Remember, consistent practice is the key to succeeding in coding interviews. This problem and thousands of others are available on Firecode, where over 50,000 users have successfully prepared for technical interviews and landed six and seven-figure jobs at top tech companies. Whether you are warming up with tree basics or grinding through hard graph problems, mastering fundamentals like this will set you up for success.

Frequently Asked Questions

What is a full node in a binary tree?
A full node is a node that has both a left child and a right child. Leaf nodes (no children) and half nodes (only one child) are not full nodes. In a binary tree with n nodes, the number of full nodes can range from 0 (in a skewed tree) to floor((n-1)/2) in a balanced tree.
What is the time complexity of counting full nodes?
The time complexity is O(n) where n is the number of nodes. Every node must be visited to check whether it has both children. This holds for both recursive and iterative approaches.
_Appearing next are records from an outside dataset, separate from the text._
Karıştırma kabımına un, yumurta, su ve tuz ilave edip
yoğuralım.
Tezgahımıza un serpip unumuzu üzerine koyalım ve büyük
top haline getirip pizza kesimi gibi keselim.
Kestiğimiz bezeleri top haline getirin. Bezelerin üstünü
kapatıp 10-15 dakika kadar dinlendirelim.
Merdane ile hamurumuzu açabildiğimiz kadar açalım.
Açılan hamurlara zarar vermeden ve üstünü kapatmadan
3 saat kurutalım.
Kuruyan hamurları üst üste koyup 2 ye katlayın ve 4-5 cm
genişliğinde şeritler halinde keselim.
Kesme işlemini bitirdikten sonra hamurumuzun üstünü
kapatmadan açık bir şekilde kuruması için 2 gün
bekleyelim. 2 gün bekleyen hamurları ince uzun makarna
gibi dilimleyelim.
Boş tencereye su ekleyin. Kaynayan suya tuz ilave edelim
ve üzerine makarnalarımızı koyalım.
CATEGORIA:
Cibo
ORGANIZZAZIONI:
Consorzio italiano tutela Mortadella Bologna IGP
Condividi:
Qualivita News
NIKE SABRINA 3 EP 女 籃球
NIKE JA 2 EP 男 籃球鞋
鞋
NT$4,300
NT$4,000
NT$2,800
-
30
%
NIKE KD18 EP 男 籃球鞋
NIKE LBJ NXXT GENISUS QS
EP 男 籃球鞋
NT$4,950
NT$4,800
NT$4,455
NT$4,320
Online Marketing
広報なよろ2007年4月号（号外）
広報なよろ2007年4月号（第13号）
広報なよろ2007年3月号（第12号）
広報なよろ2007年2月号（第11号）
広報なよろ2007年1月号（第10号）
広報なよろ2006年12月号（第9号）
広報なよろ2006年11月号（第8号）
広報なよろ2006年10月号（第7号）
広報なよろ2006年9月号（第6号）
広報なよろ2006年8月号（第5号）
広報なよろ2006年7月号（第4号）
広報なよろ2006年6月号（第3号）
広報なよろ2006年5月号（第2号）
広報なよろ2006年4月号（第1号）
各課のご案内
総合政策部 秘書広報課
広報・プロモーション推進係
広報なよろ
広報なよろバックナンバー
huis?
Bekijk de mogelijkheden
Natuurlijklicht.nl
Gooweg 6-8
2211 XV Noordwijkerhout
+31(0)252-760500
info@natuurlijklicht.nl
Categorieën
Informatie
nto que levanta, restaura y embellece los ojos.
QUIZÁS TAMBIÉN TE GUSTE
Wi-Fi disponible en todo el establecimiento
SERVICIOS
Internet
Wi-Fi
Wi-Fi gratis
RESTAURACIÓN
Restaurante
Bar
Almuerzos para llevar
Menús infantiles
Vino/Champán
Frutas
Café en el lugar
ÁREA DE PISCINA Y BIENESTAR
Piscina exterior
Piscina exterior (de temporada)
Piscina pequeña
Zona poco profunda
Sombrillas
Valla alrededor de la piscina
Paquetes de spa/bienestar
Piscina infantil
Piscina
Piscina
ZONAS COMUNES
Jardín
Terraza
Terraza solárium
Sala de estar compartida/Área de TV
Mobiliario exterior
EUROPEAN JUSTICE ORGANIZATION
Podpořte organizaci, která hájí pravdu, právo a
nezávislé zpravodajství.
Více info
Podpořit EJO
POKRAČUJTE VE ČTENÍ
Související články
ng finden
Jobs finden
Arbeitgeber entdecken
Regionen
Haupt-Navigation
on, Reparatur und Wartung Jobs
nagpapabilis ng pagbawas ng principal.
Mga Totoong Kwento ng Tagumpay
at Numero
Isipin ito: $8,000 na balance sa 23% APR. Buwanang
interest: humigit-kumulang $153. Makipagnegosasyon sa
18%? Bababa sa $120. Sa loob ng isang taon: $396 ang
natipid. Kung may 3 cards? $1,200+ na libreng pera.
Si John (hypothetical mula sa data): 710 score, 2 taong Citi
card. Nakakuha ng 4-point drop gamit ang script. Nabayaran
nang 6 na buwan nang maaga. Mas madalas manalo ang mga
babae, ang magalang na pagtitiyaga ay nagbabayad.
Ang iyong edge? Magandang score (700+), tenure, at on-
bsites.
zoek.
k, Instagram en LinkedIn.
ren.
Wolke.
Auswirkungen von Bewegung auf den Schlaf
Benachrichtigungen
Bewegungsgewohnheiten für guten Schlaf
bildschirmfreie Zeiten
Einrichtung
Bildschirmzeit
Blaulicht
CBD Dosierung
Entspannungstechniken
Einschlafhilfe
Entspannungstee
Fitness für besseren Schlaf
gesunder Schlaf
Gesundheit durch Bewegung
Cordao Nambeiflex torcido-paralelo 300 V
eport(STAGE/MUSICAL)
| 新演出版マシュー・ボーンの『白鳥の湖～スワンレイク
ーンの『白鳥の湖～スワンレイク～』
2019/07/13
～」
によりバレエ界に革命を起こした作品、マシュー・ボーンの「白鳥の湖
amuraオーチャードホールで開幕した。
What is the space complexity of the recursive approach?
The space complexity is O(h) where h is the height of the tree, due to the recursive call stack. For a balanced tree this is O(log n), but for a completely skewed tree it becomes O(n) in the worst case.
How does counting full nodes differ from counting leaf nodes?
A leaf node has zero children while a full node has exactly two children. A node with only one child is neither a leaf nor a full node. Interestingly, in any binary tree the number of leaf nodes is always exactly one more than the number of full nodes.
Can you count full nodes iteratively instead of recursively?
Yes. Use a queue for level-order traversal (BFS) or a stack for iterative DFS. At each node, check if both children exist and increment a counter. The iterative approach avoids stack overflow on very deep trees but requires explicit queue or stack storage.
What is the relationship between full nodes and leaf nodes in a binary tree?
For any binary tree, the number of leaf nodes equals the number of full nodes plus one. This is a well-known property: if F is the count of full nodes and L is the count of leaf nodes, then L = F + 1. This holds regardless of tree shape or size.
How do full binary trees relate to this problem?
A full binary tree is a tree where every node has either 0 or 2 children. In such a tree, every internal node is a full node. However, this problem asks you to count full nodes in any binary tree, not just full binary trees. The tree may contain nodes with only one child.
What are real-world applications of counting full nodes?
Counting full nodes is useful in tree analysis for compiler optimization (identifying complete branch points), network routing (finding nodes with redundant paths), and decision tree pruning (identifying split nodes vs. leaf nodes). It also appears as a building block in tree balance checking algorithms.